Although it was built as part of a former Jesuit school, the Church of Santa Eufemia is, since 1767, parish church of the diocese of Ourense, coinciding with the expulsion of the religious order in Spain. Its facade, the work of Fray Plácido Iglesias, is an archetype of Galician baroque. It combines sumptuousness, the use of curved lines and the play of light in its entrances and projections with the most typical details of Galician art: the use of granite, the giant order of the columns, the pinnacles or the split pediment with cross.

Its peculiar concave shape is striking: it is possibly a resource used to give greater monumentality to a captive facade in a narrow street. It would not be until several years later that the square that today presides over it and that connects it with the neighboring Cathedral was ordered and built.

The second largest church in the city, whose facade is a magnificent example of Galician baroque.

The works of the Church of Santa Eufemia began in the mid-seventeenth century by private foundation, although its facade was not completed until a century later. Vaults and dome are from the nineteenth century, and in the twentieth century is completed with the sculpture that adorns the central niche, the image of Santa Eufemia, patron saint of the parish and saint of great devotion in the city. The figure is the work of Xosé Cid and dates from 1985, while the bell tower is from 1989. After the Cathedral, it is the second largest church in Ourense.

The interior, very austere, has a Latin cross plan with three longitudinal naves, the lateral ones being lower. A large baroque altar presides over the church with the Christ of Hope in the center (XVIII century).

The annex building on the right was built as a school for grammar studies; later it has been an institute, a museum, a seminary and currently a priest’s residence.

According to tradition, the saint evangelized in the area of O Xurés and therefore suffered martyrdom in the time of Emperor Hadrian. She was buried in the place that today receives the name of Sierra de Santa Eufemia.

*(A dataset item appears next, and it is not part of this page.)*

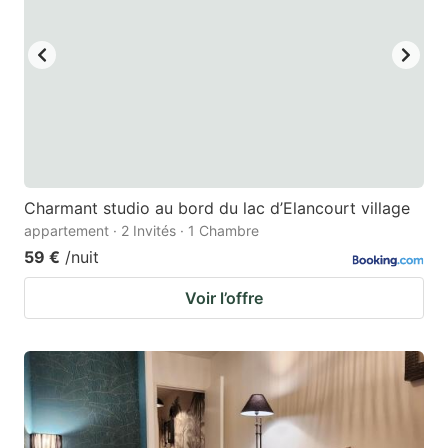
Charmant studio au bord du lac d’Elancourt village
appartement · 2 Invités · 1 Chambre
59 €
/nuit
Voir l’offre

Centuries later, in the year 1060, a shepherdess discovers the tomb from which a hand emerges, takes her ring and when she puts it on she loses her speech, which she recovers when she returns the jewel to the saint. A voice is then heard saying that Saint Euphemia is buried there. Thus began the disputes between the dioceses, since the place was halfway between Braga and Ourense. It was decided to put the body in a cart pulled by an ox and bury the saint in the place where she was going. It was Ourense, and this explains the prominence that Santa Eufemia receives both in this church and in the Cathedral, where this story is still evoked in a side altar of the main chapel.